MT: AL monta “força tarefa” para investigar contas de Taques aprovadas pelo TCE.MT com 27 irregularidades

Números apontam que ex-governador deixou déficit de R$ 7 bilhões

A Assembleia Legislativa de Mato Grosso designou quatro procuradores legislativos para auxiliarem a deputada estadual Janaína Riva (MDB) na relatoria das contas do ex-governador Pedro Taques (PSDB) relativas ao exercício de 2018. As contas de Taques foram aprovadas pelo Tribunal de Contas do Estado com 27 irregularidades no dia 6 de agosto passado,.

Agora, foram enviadas para a apreciação e aprovação política do Legislativo. Em resposta a ofício enviado por Janaína solicitando a assistência da Procuradoria Geral para a relatoria das contas, o Procurador-Geral da ALMT, Grhegory P.P.M. Maia, assinou despacho designando o procurador-geral adjunto Ricardo Riva, o subprocurador geral judicial e extrajudicial João Gabriel Perotto Pagot, e o procurador Gabriel Machado Santos Costa, bem como ele próprio, para subsidiar juridicamente a deputada, no acompanhamento, análise documental e elaboração de pareceres.

Janaína foi definida para ser a relatora das contas de Taques na sessão da Assembleia realizada no dia 28 de agosto passado. Seu nome foi confirmado pelo presidente da Comissão de Fiscalização Acompanhamento da Execução Orçamentária da ALMT, deputado Romoaldo Júnior (MDB).

Crítica ferrenha do governo Pedro Taques, que encerrou o governo com dívidas com fornecedores e atraso no repasse de duodécimos para os Poderes e de recursos para os municípios, principalmente para a área de saúde, caberá a Janaína, vice-presidente da ALMT, fazer o relatório final. As contas do último ano de Taques foram aprovadas pelo TCE no dia 6 de agosto passado, mesmo com o apontamento de 27 irregularidades, das quais 22 de caráter grave e cinco consideradas gravíssimas.

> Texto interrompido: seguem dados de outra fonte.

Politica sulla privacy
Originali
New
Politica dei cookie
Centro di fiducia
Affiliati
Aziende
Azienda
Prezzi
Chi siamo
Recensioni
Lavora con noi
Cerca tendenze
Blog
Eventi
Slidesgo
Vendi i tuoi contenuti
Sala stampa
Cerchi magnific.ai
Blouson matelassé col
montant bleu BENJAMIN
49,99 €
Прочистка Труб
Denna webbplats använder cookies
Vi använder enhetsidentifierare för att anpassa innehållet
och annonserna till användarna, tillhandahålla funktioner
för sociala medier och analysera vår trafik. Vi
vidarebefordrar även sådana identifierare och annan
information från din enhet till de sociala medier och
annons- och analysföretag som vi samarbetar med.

Conforme o parecer do TCE, houve a ocorrência de déficit de execução orçamentária, execução de despesas com pessoal acima do permitido pela Lei de Responsabilidade Fiscal (LRF), foram R$ 7 bilhões, perfazendo 53,29% da Receita Corrente Líquida (RCL), despesas empenhadas nos últimos quadrimestres do mandato sem disponibilidade financeira para tal, não encaminhamento de inventário de benefícios fiscais vigentes e descumprimento de outras determinações com prazo estabelecido pelo TCE. O mesmo parecer apontou também que houve um déficit de R$ 375 milhões naquele período. “Destaco o esforço em 2018 para reduzir esse déficit, que alcançou mais de R$ 886 milhões em 2017. Diminuiu para R$ 510 milhões, déficit de 2,1% do orçamento”, disse o procurador-geral de Contas, Alisson Carvalho de Alencar.

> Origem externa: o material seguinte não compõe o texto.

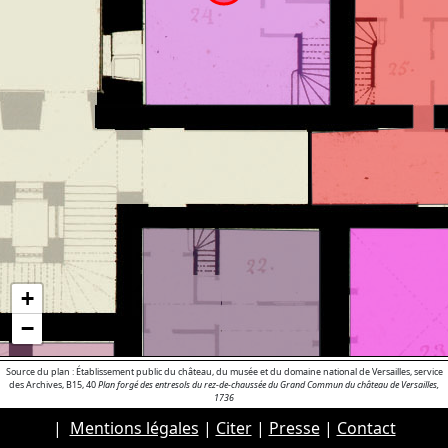
+
−
Source du plan : Établissement public du château, du musée et du domaine national de Versailles, service
des Archives, B15, 40
Plan forgé des entresols du rez-de-chaussée du Grand Commun du château de Versailles,
1736
|
Mentions légales
|
Citer
|
Presse
|
Contact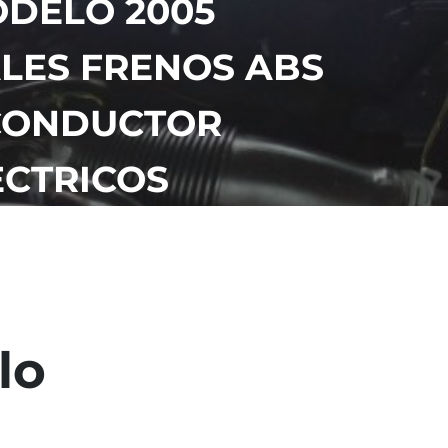
ODELO 2005
ALES FRENOS ABS
 CONDUCTOR
ECTRICOS
lo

O procurador disse a época que Taques não fez muita coisa para diminuir o empenho indevido das despesas sem lastro financeiro para isso, “apesar de formalmente alertado no final de 2017”. “Acredito que é uma missão muito complexa, mas nós estamos aqui muito bem preparadas na Comissão de Fiscalização e Orçamento”, disse à época Janaína, sobre o trabalho que irá desenvolver na relatoria das contas.